Medical-technology giants like Medtronic (MDT), Stryker (SYK) and Boston Scientific (BSX) are in the mood for mergers — simply because they’re getting easier.
Over the past 10 months, the three have announced deals worth a total of nearly $5 billion amid a “hot” streak in heart valves, robotic surgery and diabetic instruments.
Innovation helps. But so does cash. Just before Christmas Day 2017, President Donald Trump signed into law a sweeping overhaul of the U.S. tax code, slashing the corporate tax rate to 21% from 35%. The changes also made it temporarily easier for companies to repatriate cash from overseas. After medtech companies kicked a few tires, they decided to use their cash to add growth, Needham analyst Mike Matson said.
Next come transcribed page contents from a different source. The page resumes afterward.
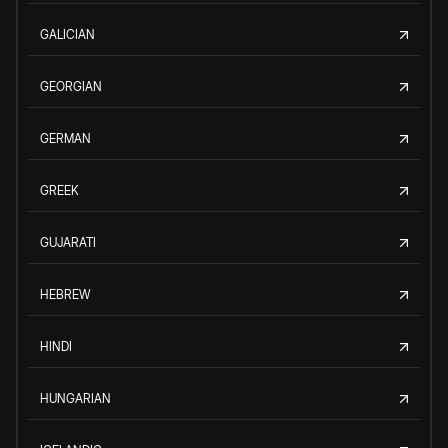
GALICIAN
GEORGIAN
GERMAN
GREEK
GUJARATI
HEBREW
HINDI
HUNGARIAN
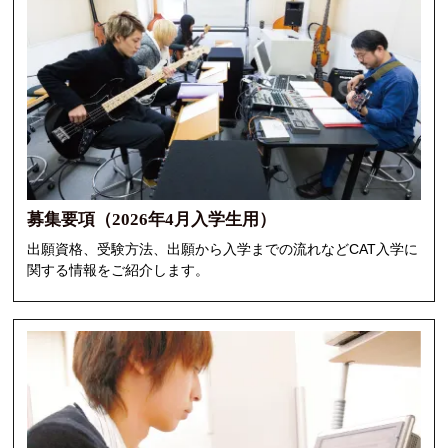
募集要項（2026年4月入学生用）
出願資格、受験方法、出願から入学までの流れなどCAT入学に
関する情報をご紹介します。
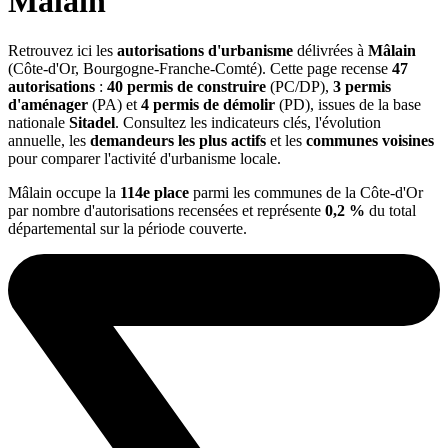
Mâlain
Retrouvez ici les
autorisations d'urbanisme
délivrées à
Mâlain
(Côte-d'Or, Bourgogne-Franche-Comté). Cette page recense
47
autorisations
:
40 permis de construire
(PC/DP),
3 permis
d'aménager
(PA) et
4 permis de démolir
(PD), issues de la base
nationale
Sitadel
. Consultez les indicateurs clés, l'évolution
annuelle, les
demandeurs les plus actifs
et les
communes voisines
pour comparer l'activité d'urbanisme locale.
Mâlain occupe la
114e place
parmi les communes de la Côte-d'Or
par nombre d'autorisations recensées et représente
0,2 %
du total
départemental sur la période couverte.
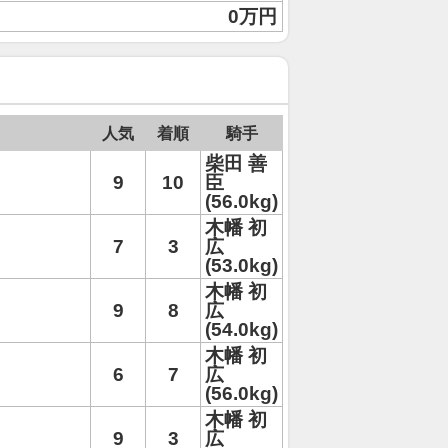
0万円
人気
着順
騎手
柴田 善
9
10
臣
(56.0kg)
木幡 初
7
3
広
(53.0kg)
木幡 初
9
8
広
(54.0kg)
木幡 初
6
7
広
(56.0kg)
木幡 初
9
3
広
“Strong companies with good growth and good gross margins are likely to get acquired,” Matson said.
The biggest acquisitions include Medtronic’s $1.35 billion upfront bid on Mazor Robotics(MZOR) and Stryker’s plans to buy K2M Group Holdings (KTWO) for $1.4 billion. In total, the three biggest medtech firms announced 14 bids north of $4.7 billion.
PNC Capital Advisors analyst Luyi Guo says there have been more tuck-in deals this year. Boston has been the most acquisitive, with Stryker’s activity in line, she said.
“Some companies, such as Boston, have been very active this year, but not all have been as active, so we would expect M&A activities to continue to be robust because of the need to enter growth areas and access innovative and disruptive technologies,” Guo told IBD via email.